(Records excerpted from a collection)
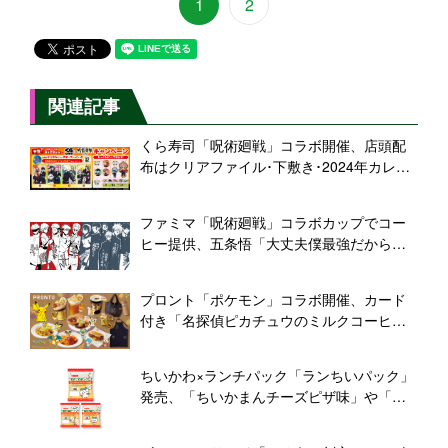
1
2
関連記事
くら寿司「呪術廻戦」コラボ開催、店頭配
布はクリアファイル･下敷き･2024年カレン
ダー、“びっくらポン”限定グッズにラバーマ
スコット･缶バッジ･マスキングテープ登場
ファミマ「呪術廻戦」コラボカップでコー
も
ヒー提供、五条悟「大丈夫僕最強だから」
七海建人「ここからは時間外労働です」な
ど、限定キャンバスボードプレゼントも/フ
プロント「ポケモン」コラボ開催、カード
ァミリーマート
付き「名探偵ピカチュウのミルクコーヒ
ー」やアクリルキーホルダー付き「リザー
ドンのかえんほうしゃパスタ」など販売、
ちいかわ×ランチパック「ランちいパック」
限定グッズは保冷バッグ･ステンレスボト
発売、「ちいかまんチーズピザ味」や「た
ル･マグカップなど
っぷりチョコチップスナック」も登場、パ
ッケージにちいかわ･ハチワレ･うさぎ/山崎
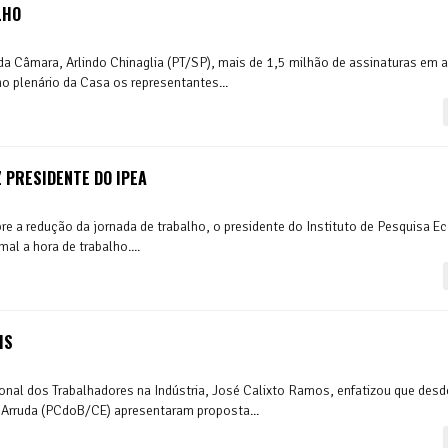
LHO
 da Câmara, Arlindo Chinaglia (PT/SP), mais de 1,5 milhão de assinaturas em 
 plenário da Casa os representantes...
Z PRESIDENTE DO IPEA
obre a redução da jornada de trabalho, o presidente do Instituto de Pesquisa 
al a hora de trabalho....
IS
ional dos Trabalhadores na Indústria, José Calixto Ramos, enfatizou que des
 Arruda (PCdoB/CE) apresentaram proposta...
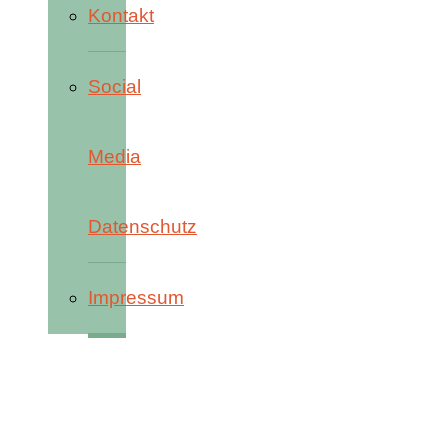
Kontakt
Social
Media
Datenschutz
Impressum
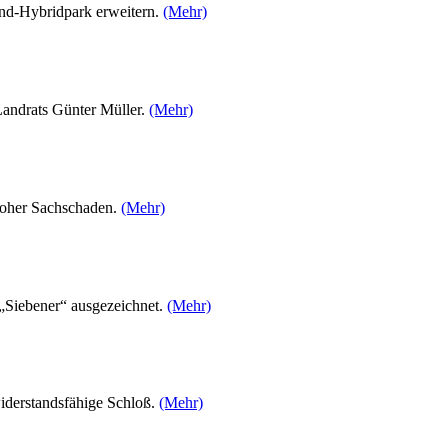
nd-Hybridpark erweitern.
(Mehr)
 Landrats Günter Müller.
(Mehr)
 hoher Sachschaden.
(Mehr)
„Siebener“ ausgezeichnet.
(Mehr)
widerstandsfähige Schloß.
(Mehr)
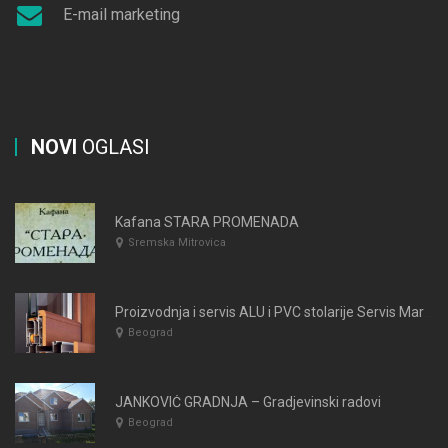
E-mail marketing
NOVI
OGLASI
Kafana STARA PROMENADA
Sremska Mitrovica
Proizvodnja i servis ALU i PVC stolarije Servis Marić
Beograd
JANKOVIĆ GRADNJA – Gradjevinski radovi
Beograd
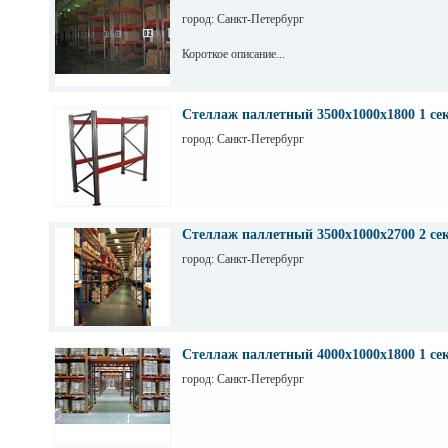
город: Санкт-Петербург
Короткое описание...
Стеллаж паллетный 3500х1000х1800 1 се
город: Санкт-Петербург
Стеллаж паллетный 3500х1000х2700 2 се
город: Санкт-Петербург
Стеллаж паллетный 4000х1000х1800 1 се
город: Санкт-Петербург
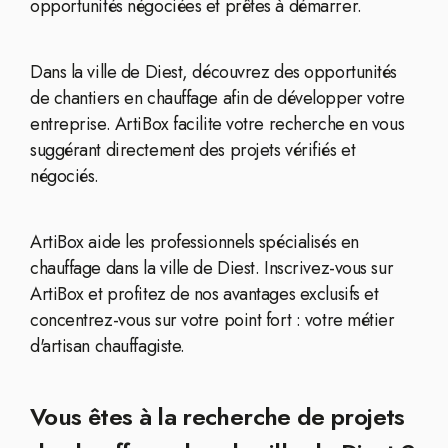
opportunités négociées et prêtes à démarrer.
Dans la ville de Diest, découvrez des opportunités
de chantiers en chauffage afin de développer votre
entreprise. ArtiBox facilite votre recherche en vous
suggérant directement des projets vérifiés et
négociés.
ArtiBox aide les professionnels spécialisés en
chauffage dans la ville de Diest. Inscrivez-vous sur
ArtiBox et profitez de nos avantages exclusifs et
concentrez-vous sur votre point fort : votre métier
d'artisan chauffagiste.
Vous êtes à la recherche de projets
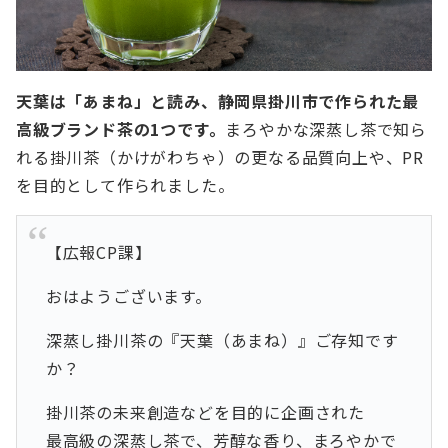
天葉は「あまね」と読み、静岡県掛川市で作られた最
高級ブランド茶の1つです。
まろやかな深蒸し茶で知ら
れる掛川茶（かけがわちゃ）の更なる品質向上や、PR
を目的として作られました。
【広報CP課】
おはようございます。
深蒸し掛川茶の『天葉（あまね）』ご存知です
か？
掛川茶の未来創造などを目的に企画された
最高級の深蒸し茶で、芳醇な香り、まろやかで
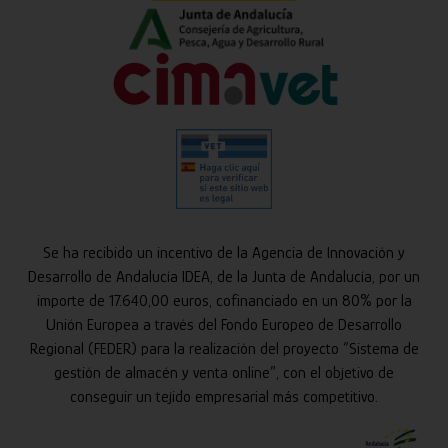
Se ha recibido un incentivo de la Agencia de Innovación y
Desarrollo de Andalucía IDEA, de la Junta de Andalucía, por un
importe de 17.640,00 euros, cofinanciado en un 80% por la
Unión Europea a través del Fondo Europeo de Desarrollo
Regional (FEDER) para la realización del proyecto “Sistema de
gestión de almacén y venta online”, con el objetivo de
conseguir un tejido empresarial más competitivo.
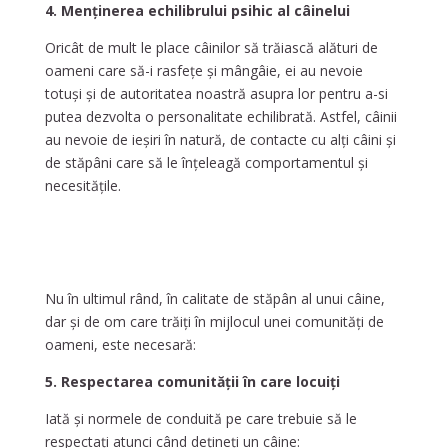
4. Menținerea echilibrului psihic al câinelui
Oricât de mult le place câinilor să trăiască alături de
oameni care să-i rasfețe și mângâie, ei au nevoie
totuși și de autoritatea noastră asupra lor pentru a-si
putea dezvolta o personalitate echilibrată. Astfel, câinii
au nevoie de ieșiri în natură, de contacte cu alți câini și
de stăpâni care să le înțeleagă comportamentul și
necesitățile.
Nu în ultimul rând, în calitate de stăpân al unui câine,
dar și de om care trăiți în mijlocul unei comunități de
oameni, este necesară:
5. Respectarea comunității în care locuiți
Iată și normele de conduită pe care trebuie să le
respectați atunci când dețineți un câine:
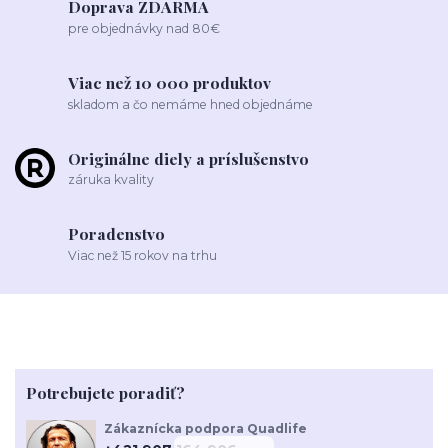
Doprava ZDARMA
pre objednávky nad 80€
Viac než 10 000 produktov
skladom a čo nemáme hned objednáme
Originálne diely a príslušenstvo
záruka kvality
Poradenstvo
Viac než 15 rokov na trhu
Potrebujete poradiť?
Zákaznícka podpora Quadlife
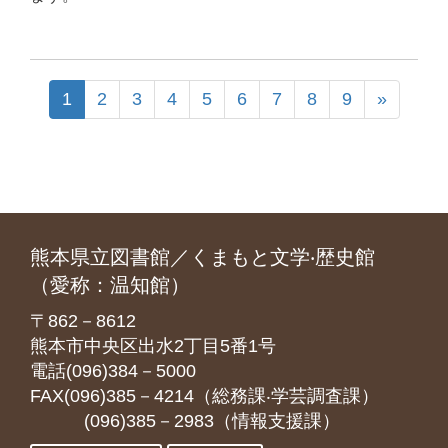
1
2
3
4
5
6
7
8
9
»
熊本県立図書館／くまもと文学‧歴史館
（愛称：温知館）
〒862－8612
熊本市中央区出水2丁目5番1号
電話(096)384－5000
FAX(096)385－4214（総務課‧学芸調査課）
(096)385－2983（情報支援課）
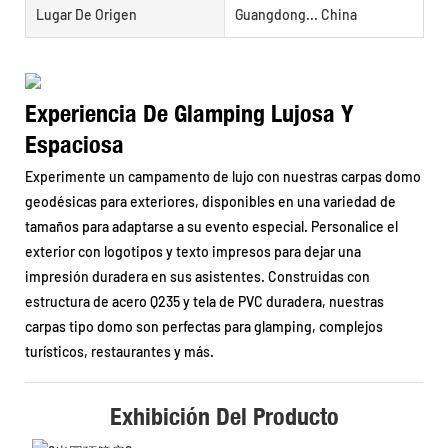
Lugar De Origen
Guangdong... China
Experiencia De Glamping Lujosa Y
Espaciosa
Experimente un campamento de lujo con nuestras carpas domo
geodésicas para exteriores, disponibles en una variedad de
tamaños para adaptarse a su evento especial. Personalice el
exterior con logotipos y texto impresos para dejar una
impresión duradera en sus asistentes. Construidas con
estructura de acero Q235 y tela de PVC duradera, nuestras
carpas tipo domo son perfectas para glamping, complejos
turísticos, restaurantes y más.
Exhibición Del Producto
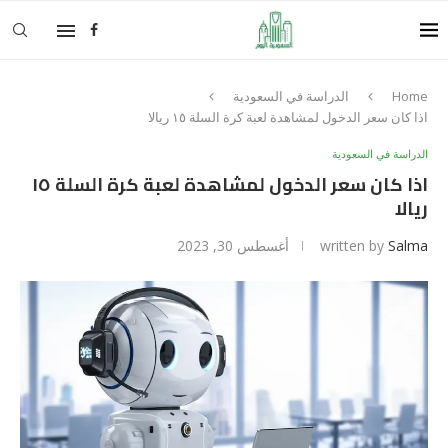
Home
الدراسة في السعودية
اذا كان سعر الدخول لمشاهدة لعبة كرة السلة ١٥ ريالا
الدراسة في السعودية
اذا كان سعر الدخول لمشاهدة لعبة كرة السلة ١٥
ريالا
Salma
written by
أغسطس 30, 2023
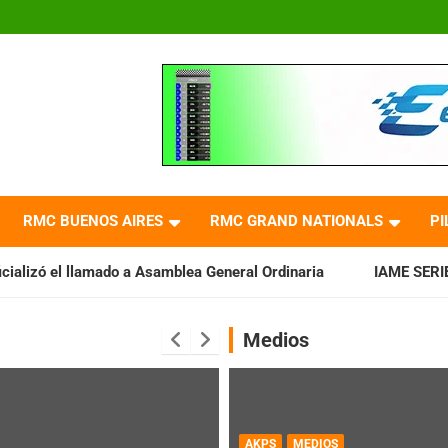
RMC BUENOS AIRES
RMC GRAND NATIONALS
PI
llamado a Asamblea General Ordinaria
IAME SERIES ARGENTINA:
Medios
AKPS
MEDIOS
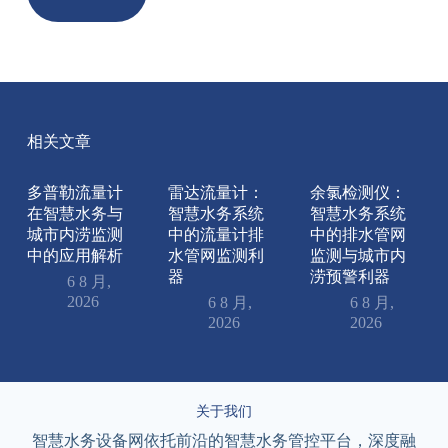
相关文章
多普勒流量计
雷达流量计：
余氯检测仪：
在智慧水务与
智慧水务系统
智慧水务系统
城市内涝监测
中的流量计排
中的排水管网
中的应用解析
水管网监测利
监测与城市内
器
涝预警利器
6 8 月,
2026
6 8 月,
6 8 月,
2026
2026
关于我们
智慧水务设备网依托前沿的智慧水务管控平台，深度融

| Your task |
Reproduce the entries exactly. Do not carry over any picture.

| Solution |
1
2
関連記事
くら寿司「呪術廻戦」コラボ開催、店頭配
布はクリアファイル･下敷き･2024年カレン
ダー、“びっくらポン”限定グッズにラバーマ
スコット･缶バッジ･マスキングテープ登場
ファミマ「呪術廻戦」コラボカップでコー
も
ヒー提供、五条悟「大丈夫僕最強だから」
七海建人「ここからは時間外労働です」な
ど、限定キャンバスボードプレゼントも/フ
プロント「ポケモン」コラボ開催、カード
ァミリーマート
付き「名探偵ピカチュウのミルクコーヒ
ー」やアクリルキーホルダー付き「リザー
ドンのかえんほうしゃパスタ」など販売、
ちいかわ×ランチパック「ランちいパック」
限定グッズは保冷バッグ･ステンレスボト
発売、「ちいかまんチーズピザ味」や「た
ル･マグカップなど
っぷりチョコチップスナック」も登場、パ
ッケージにちいかわ･ハチワレ･うさぎ/山崎
LHO
 da Câmara, Arlindo Chinaglia (PT/SP), mais de 1,5 milhão de assinaturas em 
 plenário da Casa os representantes...
Z PRESIDENTE DO IPEA
obre a redução da jornada de trabalho, o presidente do Instituto de Pesquisa 
al a hora de trabalho....
IS
ional dos Trabalhadores na Indústria, José Calixto Ramos, enfatizou que des
 Arruda (PCdoB/CE) apresentaram proposta...
Kontakt
Social
Media
Datenschutz
Impressum
nd-Hybridpark erweitern.
(Mehr)
 Landrats Günter Müller.
(Mehr)
 hoher Sachschaden.
(Mehr)
„Siebener“ ausgezeichnet.
(Mehr)
widerstandsfähige Schloß.
(Mehr)
E-mail marketing
NOVI
OGLASI
Kafana STARA PROMENADA
Sremska Mitrovica
Proizvodnja i servis ALU i PVC stolarije Servis Marić
Beograd
JANKOVIĆ GRADNJA – Gradjevinski radovi
Beograd
город: Санкт-Петербург
Короткое описание...
Стеллаж паллетный 3500х1000х1800 1 се
город: Санкт-Петербург
Стеллаж паллетный 3500х1000х2700 2 се
город: Санкт-Петербург
Стеллаж паллетный 4000х1000х1800 1 се
город: Санкт-Петербург
opportunités négociées et prêtes à démarrer.
Dans la ville de Diest, découvrez des opportunités
de chantiers en chauffage afin de développer votre
entreprise. ArtiBox facilite votre recherche en vous
suggérant directement des projets vérifiés et
négociés.
ArtiBox aide les professionnels spécialisés en
chauffage dans la ville de Diest. Inscrivez-vous sur
ArtiBox et profitez de nos avantages exclusifs et
concentrez-vous sur votre point fort : votre métier
d'artisan chauffagiste.
Vous êtes à la recherche de projets
天葉は「あまね」と読み、静岡県掛川市で作られた最
高級ブランド茶の1つです。
まろやかな深蒸し茶で知ら
れる掛川茶（かけがわちゃ）の更なる品質向上や、PR
を目的として作られました。
【広報CP課】
おはようございます。
深蒸し掛川茶の『天葉（あまね）』ご存知です
か？
掛川茶の未来創造などを目的に企画された
最高級の深蒸し茶で、芳醇な香り、まろやかで
Se ha recibido un incentivo de la Agencia de Innovación y
Desarrollo de Andalucía IDEA, de la Junta de Andalucía, por un
importe de 17.640,00 euros, cofinanciado en un 80% por la
Unión Europea a través del Fondo Europeo de Desarrollo
Regional (FEDER) para la realización del proyecto “Sistema de
gestión de almacén y venta online”, con el objetivo de
conseguir un tejido empresarial más competitivo.
4. Menținerea echilibrului psihic al câinelui
Oricât de mult le place câinilor să trăiască alături de
oameni care să-i rasfețe și mângâie, ei au nevoie
totuși și de autoritatea noastră asupra lor pentru a-si
putea dezvolta o personalitate echilibrată. Astfel, câinii
au nevoie de ieșiri în natură, de contacte cu alți câini și
de stăpâni care să le înțeleagă comportamentul și
necesitățile.
Nu în ultimul rând, în calitate de stăpân al unui câine,
dar și de om care trăiți în mijlocul unei comunități de
oameni, este necesară:
5. Respectarea comunității în care locuiți
Iată și normele de conduită pe care trebuie să le
respectați atunci când dețineți un câine:
Doprava ZDARMA
pre objednávky nad 80€
Viac než 10 000 produktov
skladom a čo nemáme hned objednáme
Originálne diely a príslušenstvo
záruka kvality
Poradenstvo
Viac než 15 rokov na trhu
Potrebujete poradiť?
Zákaznícka podpora Quadlife
1
2
3
4
5
6
7
8
9
»
熊本県立図書館／くまもと文学‧歴史館
（愛称：温知館）
〒862－8612
熊本市中央区出水2丁目5番1号
電話(096)384－5000
FAX(096)385－4214（総務課‧学芸調査課）
(096)385－2983（情報支援課）
Lugar De Origen
Guangdong... China
Experiencia De Glamping Lujosa Y
Espaciosa
Experimente un campamento de lujo con nuestras carpas domo
geodésicas para exteriores, disponibles en una variedad de
tamaños para adaptarse a su evento especial. Personalice el
exterior con logotipos y texto impresos para dejar una
impresión duradera en sus asistentes. Construidas con
estructura de acero Q235 y tela de PVC duradera, nuestras
carpas tipo domo son perfectas para glamping, complejos
turísticos, restaurantes y más.
Exhibición Del Producto
Home
الدراسة في السعودية
اذا كان سعر الدخول لمشاهدة لعبة كرة السلة ١٥ ريالا
الدراسة في السعودية
اذا كان سعر الدخول لمشاهدة لعبة كرة السلة ١٥
ريالا
Salma
written by
أغسطس 30, 2023
RMC BUENOS AIRES
RMC GRAND NATIONALS
PI
llamado a Asamblea General Ordinaria
IAME SERIES ARGENTINA:
Medios
AKPS
MEDIOS
相关文章
多普勒流量计
雷达流量计：
余氯检测仪：
在智慧水务与
智慧水务系统
智慧水务系统
城市内涝监测
中的流量计排
中的排水管网
中的应用解析
水管网监测利
监测与城市内
器
涝预警利器
6 8 月,
2026
6 8 月,
6 8 月,
2026
2026
关于我们
智慧水务设备网依托前沿的智慧水务管控平台，深度融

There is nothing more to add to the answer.